Research
Spatial Cross-validation for Geospatial Data
Geospatial learning problems are frequently characterized by spatial autocorrelated input features and by the potential covariate shift at test time. These realities violate the classical iid assumption which most cross-validation methods rely on to estimate the generalization error. We investigate theoretical criteria for unbiased cross-validation estimators in the geospatial setting, develop a framework for choosing an appropriate strategy to estimate model error, and develop new cross-validation algorithms for challenging scenarios. Funded in part by the National Science Foundation (NSF) under Grant No. III-2046678 and by the United States Department of Agriculture National Institute of Food and Agriculture (USDA-NIFA) award No. 2021-67021-35344 (AgAID AI Institute)

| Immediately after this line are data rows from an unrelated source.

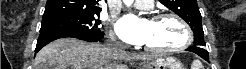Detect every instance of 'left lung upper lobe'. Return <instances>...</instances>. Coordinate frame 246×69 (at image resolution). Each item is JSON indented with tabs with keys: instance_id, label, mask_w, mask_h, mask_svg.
Segmentation results:
<instances>
[{
	"instance_id": "left-lung-upper-lobe-1",
	"label": "left lung upper lobe",
	"mask_w": 246,
	"mask_h": 69,
	"mask_svg": "<svg viewBox=\"0 0 246 69\" xmlns=\"http://www.w3.org/2000/svg\"><path fill=\"white\" fill-rule=\"evenodd\" d=\"M189 24L194 33V46H206L201 23V14L196 0H159Z\"/></svg>"
}]
</instances>
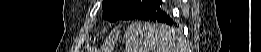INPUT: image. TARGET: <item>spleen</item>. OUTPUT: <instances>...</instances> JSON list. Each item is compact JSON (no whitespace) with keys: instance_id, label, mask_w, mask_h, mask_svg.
Returning <instances> with one entry per match:
<instances>
[{"instance_id":"spleen-1","label":"spleen","mask_w":261,"mask_h":52,"mask_svg":"<svg viewBox=\"0 0 261 52\" xmlns=\"http://www.w3.org/2000/svg\"><path fill=\"white\" fill-rule=\"evenodd\" d=\"M171 30L160 24L132 23L126 30L134 52H173L175 37Z\"/></svg>"}]
</instances>
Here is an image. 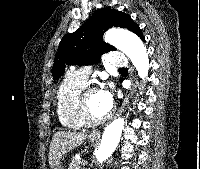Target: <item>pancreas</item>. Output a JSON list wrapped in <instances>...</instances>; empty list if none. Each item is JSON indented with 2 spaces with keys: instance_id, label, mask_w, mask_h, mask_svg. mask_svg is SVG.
Listing matches in <instances>:
<instances>
[{
  "instance_id": "1",
  "label": "pancreas",
  "mask_w": 200,
  "mask_h": 169,
  "mask_svg": "<svg viewBox=\"0 0 200 169\" xmlns=\"http://www.w3.org/2000/svg\"><path fill=\"white\" fill-rule=\"evenodd\" d=\"M81 165H82L81 160L73 158L68 169H85V168H81Z\"/></svg>"
}]
</instances>
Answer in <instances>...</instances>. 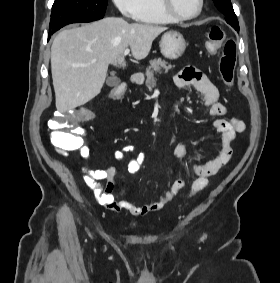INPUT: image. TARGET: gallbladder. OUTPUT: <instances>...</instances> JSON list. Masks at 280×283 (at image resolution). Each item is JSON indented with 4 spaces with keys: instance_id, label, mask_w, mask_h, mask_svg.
I'll list each match as a JSON object with an SVG mask.
<instances>
[{
    "instance_id": "bac80fb5",
    "label": "gallbladder",
    "mask_w": 280,
    "mask_h": 283,
    "mask_svg": "<svg viewBox=\"0 0 280 283\" xmlns=\"http://www.w3.org/2000/svg\"><path fill=\"white\" fill-rule=\"evenodd\" d=\"M120 81V78H118L114 73H111L106 80V84L109 87H115L119 85Z\"/></svg>"
}]
</instances>
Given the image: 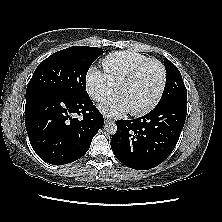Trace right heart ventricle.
I'll return each mask as SVG.
<instances>
[{
  "label": "right heart ventricle",
  "mask_w": 222,
  "mask_h": 222,
  "mask_svg": "<svg viewBox=\"0 0 222 222\" xmlns=\"http://www.w3.org/2000/svg\"><path fill=\"white\" fill-rule=\"evenodd\" d=\"M149 59L147 56L130 51H118L106 56L102 65L105 73L118 87L120 82L140 63Z\"/></svg>",
  "instance_id": "obj_1"
}]
</instances>
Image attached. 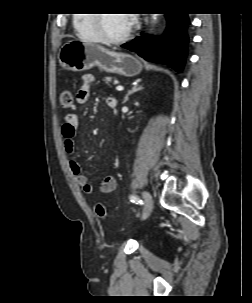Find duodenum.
I'll list each match as a JSON object with an SVG mask.
<instances>
[{"label": "duodenum", "mask_w": 252, "mask_h": 303, "mask_svg": "<svg viewBox=\"0 0 252 303\" xmlns=\"http://www.w3.org/2000/svg\"><path fill=\"white\" fill-rule=\"evenodd\" d=\"M110 107L111 108L115 107V104L114 103L110 104Z\"/></svg>", "instance_id": "1"}]
</instances>
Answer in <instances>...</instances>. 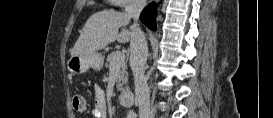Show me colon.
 I'll return each instance as SVG.
<instances>
[{
  "mask_svg": "<svg viewBox=\"0 0 273 118\" xmlns=\"http://www.w3.org/2000/svg\"><path fill=\"white\" fill-rule=\"evenodd\" d=\"M73 109L77 112H84L87 109V104L84 97L80 94H75L72 98Z\"/></svg>",
  "mask_w": 273,
  "mask_h": 118,
  "instance_id": "obj_1",
  "label": "colon"
}]
</instances>
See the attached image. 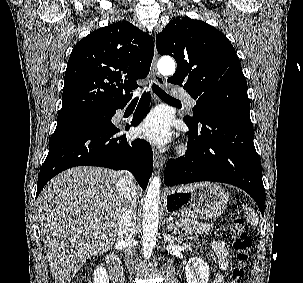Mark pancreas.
<instances>
[{"mask_svg":"<svg viewBox=\"0 0 303 283\" xmlns=\"http://www.w3.org/2000/svg\"><path fill=\"white\" fill-rule=\"evenodd\" d=\"M177 222L180 223V227L188 235L208 234L209 231L213 228V225H211V224L198 222L197 220L190 219V218L180 217Z\"/></svg>","mask_w":303,"mask_h":283,"instance_id":"obj_1","label":"pancreas"}]
</instances>
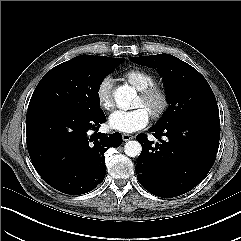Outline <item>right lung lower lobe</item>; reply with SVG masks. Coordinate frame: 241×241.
Here are the masks:
<instances>
[{
    "label": "right lung lower lobe",
    "mask_w": 241,
    "mask_h": 241,
    "mask_svg": "<svg viewBox=\"0 0 241 241\" xmlns=\"http://www.w3.org/2000/svg\"><path fill=\"white\" fill-rule=\"evenodd\" d=\"M106 121L103 111L83 115L51 108L27 113V148L42 179L56 190L80 195L105 178L104 153L122 144L120 133L90 135Z\"/></svg>",
    "instance_id": "1"
}]
</instances>
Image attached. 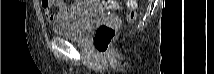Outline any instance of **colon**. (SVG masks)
I'll return each instance as SVG.
<instances>
[{"instance_id":"colon-1","label":"colon","mask_w":214,"mask_h":74,"mask_svg":"<svg viewBox=\"0 0 214 74\" xmlns=\"http://www.w3.org/2000/svg\"><path fill=\"white\" fill-rule=\"evenodd\" d=\"M102 5L109 10H116L119 7V2L117 1H102ZM127 6L129 8V13L127 15L128 21H133L137 16V6L138 1L128 0ZM119 26L117 20L109 21L101 24L95 32L93 43L95 48L101 53L106 54L110 48L111 42L115 36L116 29Z\"/></svg>"}]
</instances>
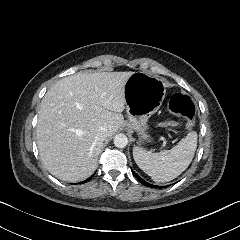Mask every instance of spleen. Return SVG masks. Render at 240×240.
<instances>
[{"label": "spleen", "instance_id": "obj_1", "mask_svg": "<svg viewBox=\"0 0 240 240\" xmlns=\"http://www.w3.org/2000/svg\"><path fill=\"white\" fill-rule=\"evenodd\" d=\"M197 147V133L190 132L170 150L148 153L140 147L133 148V158L138 167L155 182H169L177 178L192 162Z\"/></svg>", "mask_w": 240, "mask_h": 240}]
</instances>
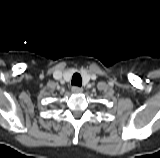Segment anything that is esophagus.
<instances>
[{"instance_id": "obj_1", "label": "esophagus", "mask_w": 160, "mask_h": 158, "mask_svg": "<svg viewBox=\"0 0 160 158\" xmlns=\"http://www.w3.org/2000/svg\"><path fill=\"white\" fill-rule=\"evenodd\" d=\"M83 91V89L79 86H73L72 87V92L77 94V93H81Z\"/></svg>"}]
</instances>
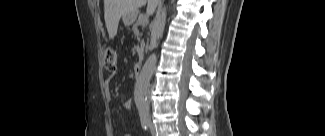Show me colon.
I'll use <instances>...</instances> for the list:
<instances>
[{"label":"colon","mask_w":325,"mask_h":136,"mask_svg":"<svg viewBox=\"0 0 325 136\" xmlns=\"http://www.w3.org/2000/svg\"><path fill=\"white\" fill-rule=\"evenodd\" d=\"M104 66L108 71H115L118 63V52L115 47L107 45L103 49Z\"/></svg>","instance_id":"5ec220e1"}]
</instances>
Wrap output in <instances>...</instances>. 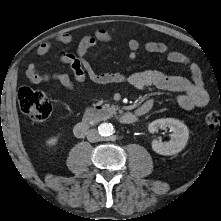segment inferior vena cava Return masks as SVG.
<instances>
[{"mask_svg": "<svg viewBox=\"0 0 221 221\" xmlns=\"http://www.w3.org/2000/svg\"><path fill=\"white\" fill-rule=\"evenodd\" d=\"M87 139L90 142H98L100 141V135L96 129H90L87 132Z\"/></svg>", "mask_w": 221, "mask_h": 221, "instance_id": "obj_1", "label": "inferior vena cava"}]
</instances>
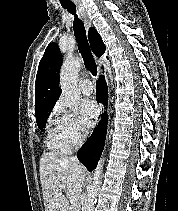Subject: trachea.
I'll return each instance as SVG.
<instances>
[{"mask_svg":"<svg viewBox=\"0 0 178 211\" xmlns=\"http://www.w3.org/2000/svg\"><path fill=\"white\" fill-rule=\"evenodd\" d=\"M64 9H67V11L74 15V21H73V30L74 35L78 43V49L81 54V56L84 59V63L86 68L90 71V73L93 76L97 75V66L94 60V57L91 53L90 46L86 37V31L84 24L80 18H78L76 14V7L75 6H66L63 7Z\"/></svg>","mask_w":178,"mask_h":211,"instance_id":"obj_1","label":"trachea"}]
</instances>
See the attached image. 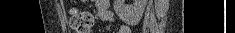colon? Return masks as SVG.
<instances>
[{"mask_svg":"<svg viewBox=\"0 0 235 33\" xmlns=\"http://www.w3.org/2000/svg\"><path fill=\"white\" fill-rule=\"evenodd\" d=\"M69 23L75 33H90L93 17L89 12L75 9L71 12Z\"/></svg>","mask_w":235,"mask_h":33,"instance_id":"5ec220e1","label":"colon"}]
</instances>
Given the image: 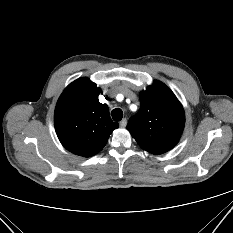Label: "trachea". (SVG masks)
Segmentation results:
<instances>
[{"mask_svg": "<svg viewBox=\"0 0 233 233\" xmlns=\"http://www.w3.org/2000/svg\"><path fill=\"white\" fill-rule=\"evenodd\" d=\"M111 115L114 121H120L123 117V112L120 108L112 110Z\"/></svg>", "mask_w": 233, "mask_h": 233, "instance_id": "1", "label": "trachea"}]
</instances>
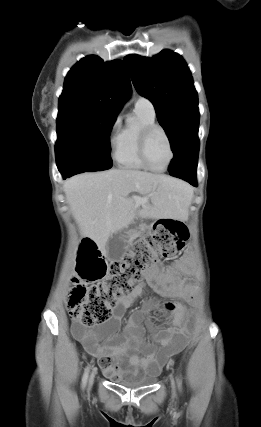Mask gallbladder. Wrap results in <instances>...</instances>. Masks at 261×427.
Returning <instances> with one entry per match:
<instances>
[{
    "label": "gallbladder",
    "instance_id": "gallbladder-1",
    "mask_svg": "<svg viewBox=\"0 0 261 427\" xmlns=\"http://www.w3.org/2000/svg\"><path fill=\"white\" fill-rule=\"evenodd\" d=\"M105 248L109 260H120L125 254V244L118 234H114L108 239Z\"/></svg>",
    "mask_w": 261,
    "mask_h": 427
}]
</instances>
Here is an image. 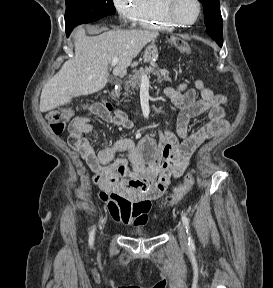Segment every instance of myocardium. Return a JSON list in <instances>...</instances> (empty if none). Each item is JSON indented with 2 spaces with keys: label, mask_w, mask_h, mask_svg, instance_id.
<instances>
[{
  "label": "myocardium",
  "mask_w": 273,
  "mask_h": 288,
  "mask_svg": "<svg viewBox=\"0 0 273 288\" xmlns=\"http://www.w3.org/2000/svg\"><path fill=\"white\" fill-rule=\"evenodd\" d=\"M194 2L196 3L197 6V15L192 21L185 22L180 20L174 13V5L176 3V0H162V6L165 17L175 26L188 27L195 24L201 16L202 5L200 0H194Z\"/></svg>",
  "instance_id": "f54148a6"
}]
</instances>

Environmental Predictors from Satellite Imagery
Species distribution models (SDMs) generally require environmental variables as model inputs. It is common to use satellite imagery to derive the environmental variables, however, there are a number of methods for turning satellite data into environmental variables. We compare different methods for establishing environmental variables from satellite imagery. Specifically, we evaluate 1) summarizing the raw bands and transformations and/or indices of the raw bands (e.g., Tasseled Cap transformations, NDVI, EVI) and 2) directly analyzing the satellite imagery with convolutional neural networks (CNNs). Funded in part by the National Aeronautics and Space Administration (NASA) under Future Investigators in NASA Earth and Space Science and Technology (FINESST) Grant No. 80NSSC20K1664.
Spatial Clustering for Species Distribution Modeling from Community Science Data
This project explores how developments in spatial clustering methods may help leverage broad scale community science data for building species distribution models (SDMs). Community science data span spatial and temporal scales unachievable by expert surveys alone, but they lack the structure imposed in smaller scale studies to allow adjustments for observational biases. Spatial clustering approaches can construct the necessary structure after surveys have occurred, but we are working to ensure that they are effective for this purpose. Funded in part by the National Science Foundation (NSF) under Grant No. III-2046678.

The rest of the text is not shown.